Canada-U.S. price gap blamed on multinational companies
Prices up to 40% higher than in U.S. on brand-name goods, Senate committee hears
Many brand-name products still cost 35 to 40 per cent more in Canada compared to the United States even though the loonie has been above parity for most of the past year, and retailers are blaming their suppliers.
Diane Brisebois, CEO of the Retail Council of Canada, said the merchants she represents are being unfairly singled out for having higher prices than their U.S. counterparts. Because Canada's population is so small in comparison to the U.S., large multinational vendors can enforce a special Canadian price for brand-name products, she told a Senate committee looking into the issue on Tuesday.

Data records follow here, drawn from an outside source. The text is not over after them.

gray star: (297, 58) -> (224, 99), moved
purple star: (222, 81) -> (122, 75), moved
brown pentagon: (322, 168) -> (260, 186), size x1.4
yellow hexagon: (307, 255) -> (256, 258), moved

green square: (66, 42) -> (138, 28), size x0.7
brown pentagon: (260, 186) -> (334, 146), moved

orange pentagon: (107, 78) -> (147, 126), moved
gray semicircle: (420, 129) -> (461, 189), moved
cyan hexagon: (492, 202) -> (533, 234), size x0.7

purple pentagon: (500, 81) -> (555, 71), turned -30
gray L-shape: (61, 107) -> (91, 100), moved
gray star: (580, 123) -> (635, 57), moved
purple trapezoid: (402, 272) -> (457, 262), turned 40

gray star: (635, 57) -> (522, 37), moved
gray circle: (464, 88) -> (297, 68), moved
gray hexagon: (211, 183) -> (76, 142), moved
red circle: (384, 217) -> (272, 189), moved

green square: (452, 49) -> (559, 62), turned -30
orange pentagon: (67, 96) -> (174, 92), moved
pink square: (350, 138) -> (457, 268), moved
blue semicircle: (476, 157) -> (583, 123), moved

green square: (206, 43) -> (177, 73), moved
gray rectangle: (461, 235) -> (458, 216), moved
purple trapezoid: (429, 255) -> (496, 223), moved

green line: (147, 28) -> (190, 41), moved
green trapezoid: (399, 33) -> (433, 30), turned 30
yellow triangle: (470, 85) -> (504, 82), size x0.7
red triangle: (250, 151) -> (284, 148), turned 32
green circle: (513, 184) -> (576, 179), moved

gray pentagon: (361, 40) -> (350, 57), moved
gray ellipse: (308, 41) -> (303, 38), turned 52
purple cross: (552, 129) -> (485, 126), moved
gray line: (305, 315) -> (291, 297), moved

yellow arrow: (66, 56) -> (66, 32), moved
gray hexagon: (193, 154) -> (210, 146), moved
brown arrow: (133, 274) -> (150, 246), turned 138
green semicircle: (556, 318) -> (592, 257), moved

Some studies show the countrywide price gap averages more than 20 per cent, but a Bank of Canada analysis in September put the discrepancy at 11 per cent, a drop from 18 per cent last April.
Brisebois told the Senate’s committee on national finance that there are other reasons, as well, for the price differences. The Bank of Canada analysis said those include taxes, and labour and transportation costs.

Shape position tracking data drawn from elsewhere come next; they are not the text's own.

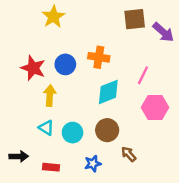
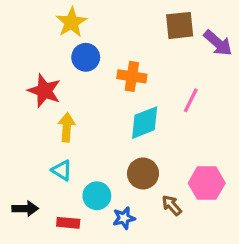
blue circle: (65, 64) -> (86, 57), moved
pink hexagon: (155, 107) -> (207, 183), moved
cyan circle: (73, 133) -> (97, 196), moved

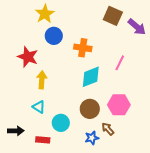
brown square: (180, 25) -> (113, 16), turned 30
pink hexagon: (207, 183) -> (119, 105), moved
blue star: (124, 218) -> (92, 138), moved

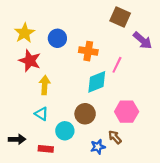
yellow star: (45, 14) -> (24, 33), moved
purple arrow: (137, 27) -> (142, 40), moved
pink line: (120, 63) -> (117, 65), moved
brown circle: (90, 109) -> (85, 114), moved

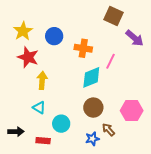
pink hexagon: (127, 112) -> (132, 111), moved
brown circle: (85, 114) -> (93, 108), moved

The Retail Council of Canada said it wants the Senate committee to look at the companies that supply Canadian retailers, but noted they had not yet been called before the committee.
Testifying after Brisebois on Tuesday was a tax specialist from multinational hockey equipment maker Reebok-CCM, a subsidiary of sporting goods giant Adidas.
The Senate committee has been holding hearings on the cross-border price discrepancy since last year.